I recently watched a Reason.TV program (and I use the term “reason” advisedly...) in which Reason magazine editor Nick Gillespie interviewed economist Walter Williams. The occasion was the publication of Williams’s memoirs.
In general, I admire Williams’s ideas. His biggest error is treating
punk-ass terrorists as some amalgam of Hitler, Tojo, and Mussolini who
warrant a full-scale “War on Terror” instead of being treated as the
criminals and thugs they are. By treating terrorists as so dangerous,
he and others who agree with him on this issue simply set the stage for
the all-out assault on our rights and freedom that has occurred (and
continues to occur) in the past decade.
In the interview, though, Gillespie asked Williams if he didn’t agree
that since he, Williams, had benefited so much from his tax-subsidized
college education that such a positive outcome for Williams justified
the establishment and continuation of such government programs.
Williams agreed that he might not have been able to afford to go to
college if he had had to pay the full tuition amount. The yearly
tuition then at Temple was $2000. At UCLA, it was $125-150 per year.
Still, he said, there should have been nor be such government subsidies.
It was obvious that Gillespie was not particularly happy with
Williams’s stance. He argued that over his professional college career,
Williams had paid far more in taxes than he had received in tuition
subsidies; that he would not have been able to do so without the
subsidized college education he had received. Williams countered that
the California taxpayers had not benefited from his taxes since he had
not worked in that state. He had ripped them off, for certain, when he
left.
Gillespie just wasn’t having it. But Williams persisted. He posed a
scenario where he robbed a person of $5000 to pay for his college
expenses but with the promise that someday he would pay him back. Such
a situation would still be robbery. That was, in essence, no different
than the State stealing the $5000 via small amounts of money taken from
a large number of citizens (taxes) then giving it to Williams.
From what I have observed, this is typical of Gillespie.
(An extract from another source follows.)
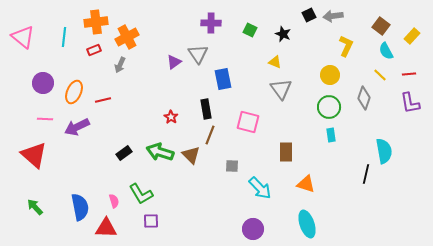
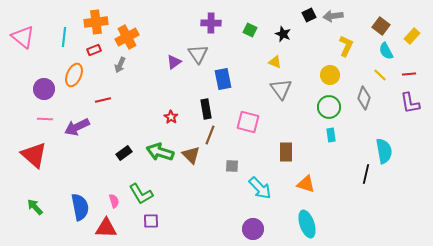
purple circle at (43, 83): moved 1 px right, 6 px down
orange ellipse at (74, 92): moved 17 px up
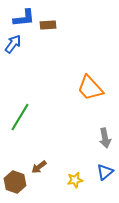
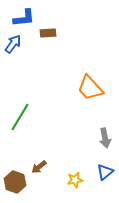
brown rectangle: moved 8 px down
He is, at his
core, an immoral person who wants “permission” to engage in his
evasions of morality all in the name of a nonexistent “pragmatism.”
This might well explain his open hostility to Ayn Rand, in particular,
and Objectivism, in general. Neither of these satisfy his desire to
make “exceptions” to freedom. This also probably is why Reason has degenerated to a wishy-washy rag unwilling to take a firm stand against statists and collectivists.
As the saying goes, with friends like this, who needs enemies?